In the $9.5 trillion ETF market, there are increasing signs of pessimism, which may pose a threat to the Wednesday's rise in US stocks bought on dips. Trading activities show a growing demand in the market for some ETFs, which are profiting from the decline in large tech stocks, small companies, and semiconductor stocks.
Taking leveraged investment products as an example, these products aim to create returns that are two or three times the inverse performance of the S&P 500 Index, NASDAQ 100 Index, Dow Jones Industrial Average, small-cap stocks, and chip manufacturers. Data compiled by Strategas Securities shows that the trading volume of the top 10 ETFs tracking these themes has steadily increased this month.
Todd Sohn, an ETF strategist at the company, stated that investors tend to trade these products more actively when the market is sluggish. He pointed out, "The number of inverse products is a measure of fear and anxiety."
Data compiled by Bloomberg's Athanasios Psarofagis shows that the daily trading volume of leveraged inverse ETFs is rising compared to long ETFs, another sign of increasing risk aversion. The bias still leans towards long positions, but the gap is the smallest since last year. These high-intensity inverse ETFs that use derivatives to enhance returns have become a popular way for traders to express their views.
Indeed, the US stock market rose on Wednesday, led by chip manufacturers, and the latest CPI data reinforced expectations of a 25 basis point rate cut by the Federal Reserve next week. Despite the sharp decline in the S&P 500 Index last week, it has risen by about 16% so far this year.
However, the trading of these ETF products highlights Wall Street's concerns about the AI-driven rally. Mike Wilson, a well-known bear on Wall Street and strategist at Morgan Stanley, stated on Wednesday that this boom has "gone too far."
Other market indicators also show similar concerns. For example, data from financial analytics company S3 Partners shows that the short interest in the $31 billion iShares iBoxx $ Investment Grade Corporate Bond ETF (LQD.US) has reached its highest level since June last year. Psarofagis said that the typical buy-on-dips mentality has recently been relatively weak in ETFs as well.
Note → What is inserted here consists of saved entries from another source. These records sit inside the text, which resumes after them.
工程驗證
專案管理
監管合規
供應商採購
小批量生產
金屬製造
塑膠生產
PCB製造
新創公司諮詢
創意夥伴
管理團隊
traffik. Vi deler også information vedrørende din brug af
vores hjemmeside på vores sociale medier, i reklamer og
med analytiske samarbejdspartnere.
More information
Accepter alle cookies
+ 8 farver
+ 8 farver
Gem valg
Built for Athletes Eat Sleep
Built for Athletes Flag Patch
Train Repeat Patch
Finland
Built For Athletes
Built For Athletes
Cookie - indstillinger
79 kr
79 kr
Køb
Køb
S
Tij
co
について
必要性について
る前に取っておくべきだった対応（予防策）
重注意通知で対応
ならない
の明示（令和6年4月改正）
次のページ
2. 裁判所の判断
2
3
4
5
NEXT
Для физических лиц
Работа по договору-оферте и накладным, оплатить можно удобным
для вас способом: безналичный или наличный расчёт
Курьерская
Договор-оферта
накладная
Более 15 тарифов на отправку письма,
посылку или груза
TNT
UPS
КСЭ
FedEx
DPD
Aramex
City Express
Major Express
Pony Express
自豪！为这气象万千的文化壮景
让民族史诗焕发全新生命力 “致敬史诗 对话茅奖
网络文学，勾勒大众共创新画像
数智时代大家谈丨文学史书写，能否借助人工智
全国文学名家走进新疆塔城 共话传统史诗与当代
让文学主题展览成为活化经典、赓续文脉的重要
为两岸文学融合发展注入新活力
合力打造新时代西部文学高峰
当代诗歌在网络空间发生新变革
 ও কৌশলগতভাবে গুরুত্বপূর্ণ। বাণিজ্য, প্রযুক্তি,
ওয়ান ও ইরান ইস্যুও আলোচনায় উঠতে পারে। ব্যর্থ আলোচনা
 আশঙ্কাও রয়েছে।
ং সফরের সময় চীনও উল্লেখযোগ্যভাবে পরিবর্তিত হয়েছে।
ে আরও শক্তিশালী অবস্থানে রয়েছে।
Data shows that compared to this year, stock ETF flows from 2021 to 2023 have been much stronger in the weeks following a comprehensive decline in the US stock market.
Mohit Bajaj, the ETF director at WallachBeth Capital, believes that all these indicators may simply indicate that investors are waiting to see the outcome of next week's Federal Reserve meeting. He said, "With the Fed's upcoming policy announcement and the index rebalancing in September, the market has experienced some volatility. Many investors are just waiting for things to stabilize a bit, which is not surprising."